## [Data excerpts]
BEGIN

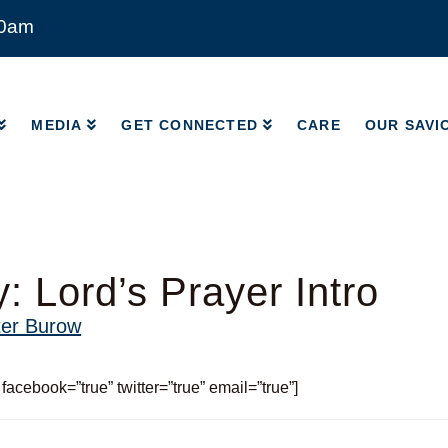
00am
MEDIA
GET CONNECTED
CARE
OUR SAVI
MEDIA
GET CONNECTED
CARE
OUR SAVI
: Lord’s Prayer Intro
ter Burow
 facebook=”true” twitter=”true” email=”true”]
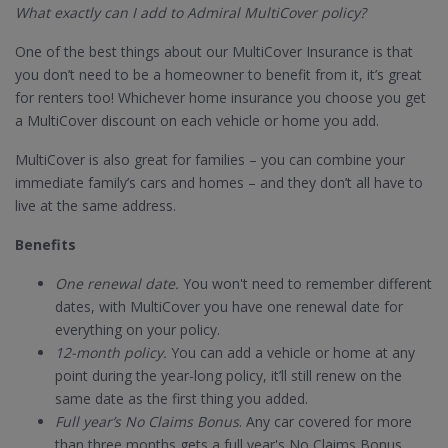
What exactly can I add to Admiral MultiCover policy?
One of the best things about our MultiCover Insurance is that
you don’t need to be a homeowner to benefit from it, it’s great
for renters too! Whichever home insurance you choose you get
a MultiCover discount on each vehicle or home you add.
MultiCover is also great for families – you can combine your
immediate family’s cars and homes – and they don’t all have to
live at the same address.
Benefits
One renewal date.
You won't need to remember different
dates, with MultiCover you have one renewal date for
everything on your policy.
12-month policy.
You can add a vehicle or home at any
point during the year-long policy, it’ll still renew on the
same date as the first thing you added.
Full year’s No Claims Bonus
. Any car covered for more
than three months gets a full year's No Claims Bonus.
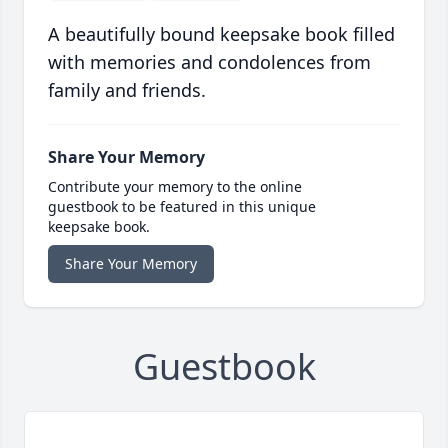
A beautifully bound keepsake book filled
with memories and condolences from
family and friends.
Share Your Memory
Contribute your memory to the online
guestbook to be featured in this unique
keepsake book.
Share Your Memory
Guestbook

END
BEGIN

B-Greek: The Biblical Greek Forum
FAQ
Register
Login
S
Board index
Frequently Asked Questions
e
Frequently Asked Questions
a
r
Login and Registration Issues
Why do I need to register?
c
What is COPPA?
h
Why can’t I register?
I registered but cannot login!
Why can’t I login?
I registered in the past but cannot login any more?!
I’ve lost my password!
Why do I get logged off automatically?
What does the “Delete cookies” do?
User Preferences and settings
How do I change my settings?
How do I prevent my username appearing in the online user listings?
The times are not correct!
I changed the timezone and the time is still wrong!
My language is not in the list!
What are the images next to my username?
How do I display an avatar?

END
BEGIN

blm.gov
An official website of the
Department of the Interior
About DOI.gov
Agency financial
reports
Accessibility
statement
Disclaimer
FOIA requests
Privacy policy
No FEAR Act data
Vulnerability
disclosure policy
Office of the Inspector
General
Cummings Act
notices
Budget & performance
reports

END

## [What to produce]
Find the string "year" in the material above. Then copy each line that has it.

## [Answer area]
point during the year-long policy, it’ll still renew on the
Full year’s No Claims Bonus
than three months gets a full year's No Claims Bonus.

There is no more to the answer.